== Your objective ==
The answer must be every line of the data that holds the word "recomendaciones".
┌──
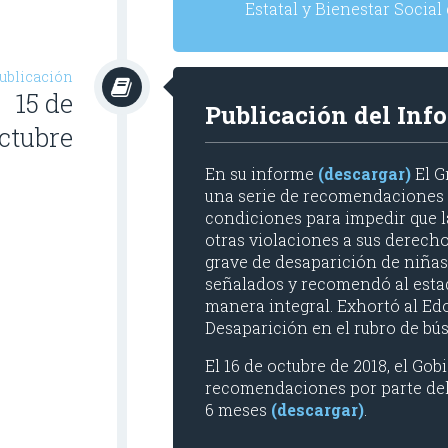
Estatal y Bienestar Social
ublicación
15 de
Publicación del Inf
ctubre
En su informe
(descargar)
El G
una serie de recomendaciones y
condiciones para impedir que l
otras violaciones a sus derech
grave de desaparición de niñas
señalados y recomendó al estado
manera integral. Exhortó al E
Desaparición en el rubro de bús
El 16 de octubre de 2018, el Go
recomendaciones por parte del
6 meses
(descargar)
.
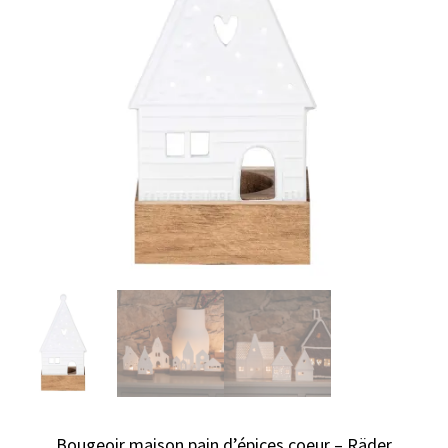
Bougeoir maison pain d’épices coeur – Räder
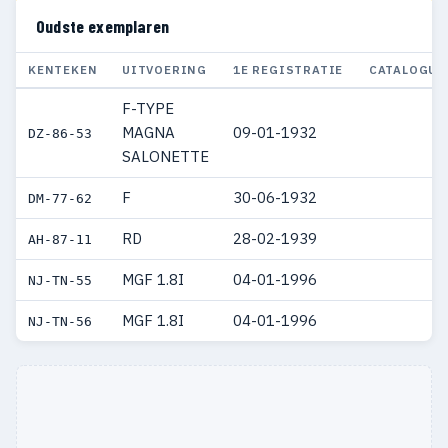
Oudste exemplaren
KENTEKEN
UITVOERING
1E REGISTRATIE
CATALOGUS
F-TYPE
MAGNA
09-01-1932
DZ-86-53
SALONETTE
F
30-06-1932
DM-77-62
RD
28-02-1939
AH-87-11
MGF 1.8I
04-01-1996
NJ-TN-55
MGF 1.8I
04-01-1996
NJ-TN-56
└──
== Written solution ==
una serie de recomendaciones y
recomendaciones por parte del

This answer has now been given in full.